FDA Issues Emergency Blood Guidelines
To speed the transportation of blood products to areas affected by Tuesday's terrorist attacks, the FDA on Sept. 11th released new emergency guidelines allowing donated blood to be shipped to crisis areas before HIV and hepatitis C testing is complete. An FDA statement says that due to the "recognized need for rapid and high volume blood collections under non-routine circumstances," some blood may have to be shipped before all testing is complete. The guidelines state that if the blood products are shipped before FDA testing has been completed, the product must be labeled "For Emergency Use Only" and must list the tests that have not yet been completed. The blood must indicate if screenings for HIV-1, HIV-2 and hepatitis C are not complete. The tests for the viruses should be completed "as soon as possible" and "appropriate actions taken in the event of a reactive screening test," the statement concludes (FDA statement, 9/11).

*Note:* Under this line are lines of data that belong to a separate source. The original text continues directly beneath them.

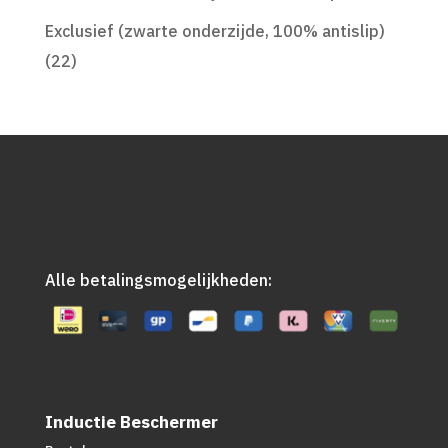
Exclusief (zwarte onderzijde, 100% antislip)
(22)
Alle betalingsmogelijkheden:
Inductie Beschermer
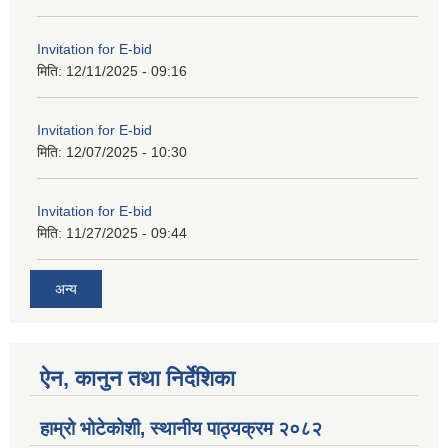
Invitation for E-bid
मिति:
12/11/2025 - 09:16
Invitation for E-bid
मिति:
12/07/2025 - 10:30
Invitation for E-bid
मिति:
11/27/2025 - 09:44
अन्य
ऐन, कानुन तथा निर्देशिका
हाम्रो भोटेकोशी, स्थानीय पाठ्यक्रम २०८२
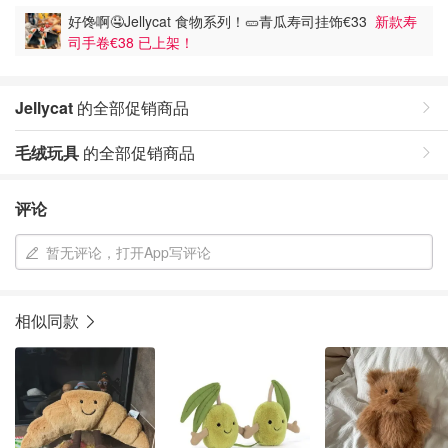
好馋啊🤤Jellycat 食物系列！🥒青瓜寿司挂饰€33
新款寿
司手卷€38 已上架！
Jellycat
的全部促销商品
毛绒玩具
的全部促销商品
评论
暂无评论，打开App写评论
相似同款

The American Red Cross has announced that due to increased blood drives resulting from Tuesday's terrorist attacks in New York City and Washington, D.C., it will delay new blood donation rules aimed at curbing the spread of madcow disease through tainted blood, the Hartford Courant reports. The rules, which were slated to take effect Monday, would have banned donations from anyone who has spent more than three months in the United Kingdom and six months anywhere else in Europe since 1980. However, the large increase in blood donations prompted by the recent attacks "have made it impossible to bring blood workers up to date" on the new rules before Monday, according to Lynn Townshend, communications manager for the American Red Cross Connecticut Blood Region. Townshend said the new rules will likely be implemented in early- to mid-October (Hartford Courant, 9/14).
America's Blood Centers said that their blood supply is "adequate for now" after "swell[ing]" in response to Tuesday's terrorist attacks. America's Blood Centers is asking donors to wait two to eight weeks before donating so that there is enough blood for future transfusions. The American Red Cross' blood supply has "jumped" from a three-day stock to a four-day supply after large numbers of people turned out to donate (Wall Street Journal, 9/14). However, the Red Cross said that the White House has asked for the "massive blood collection effort" to continue. Unused blood will be used to create a "strategic reserve" that would be tapped in response to disasters and to replenish local blood centers that send their supplies elsewhere after catastrophes (McKenna, Atlanta Journal-Constitution, 9/14). Red Cross President Bernadine Healy said that continuing to freeze blood will help build this reserve (Wall Street Journal, 9/14).